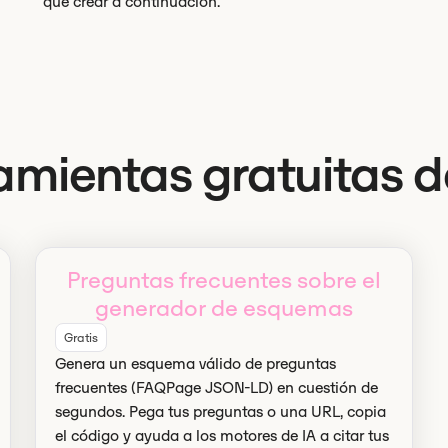
qué crear a continuación.
amientas gratuitas 
Preguntas frecuentes sobre el
generador de esquemas
Gratis
Genera un esquema válido de preguntas
frecuentes (FAQPage JSON-LD) en cuestión de
segundos. Pega tus preguntas o una URL, copia
el código y ayuda a los motores de IA a citar tus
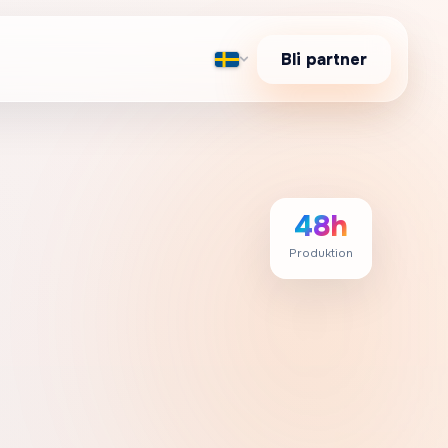
Bli partner
48h
Produktion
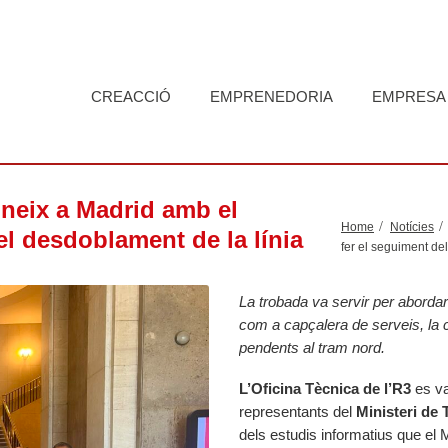
CREACCIÓ
EMPRENEDORIA
EMPRESA
uneix a Madrid amb el
Home
Notícies
el desdoblament de la línia
fer el seguiment de
La trobada va servir per abordar 
com a capçalera de serveis, la c
pendents al tram nord.
L’Oficina Tècnica de l’R3
es va
representants del
Ministeri de 
dels estudis informatius que el 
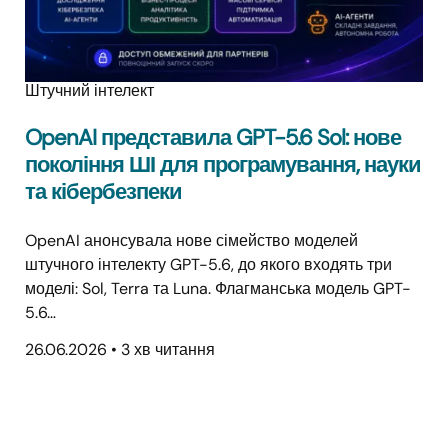
Штучний інтелект
OpenAI представила GPT-5.6 Sol: нове
покоління ШІ для програмування, науки
та кібербезпеки
OpenAI анонсувала нове сімейство моделей
штучного інтелекту GPT-5.6, до якого входять три
моделі: Sol, Terra та Luna. Флагманська модель GPT-
5.6…
26.06.2026
•
3 хв читання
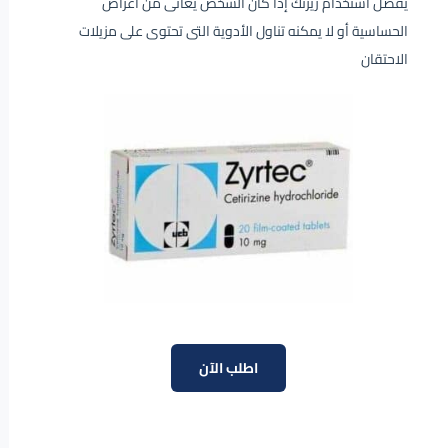
يُفضل استخدام زيرتك إذا كان الشخص يعانى من أعراض
الحساسية أو لا يمكنه تناول الأدوية التى تحتوى على مزيلات
الاحتقان
اطلب الآن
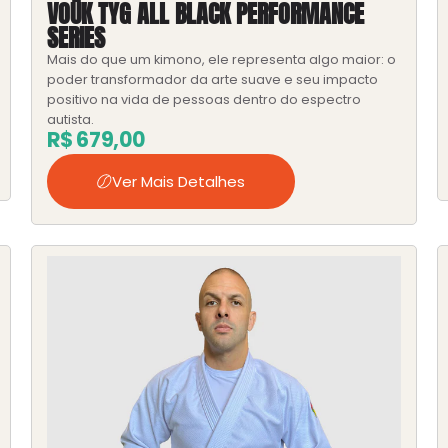
VOŪK TYG ALL BLACK PERFORMANCE
SERIES
Mais do que um kimono, ele representa algo maior: o
poder transformador da arte suave e seu impacto
positivo na vida de pessoas dentro do espectro
autista.
R$
679,00
Ver Mais Detalhes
════════════════
§ Task:
How many lines of these records include the word "Mais"? Only the number should be written.

§ Exercise answer:
2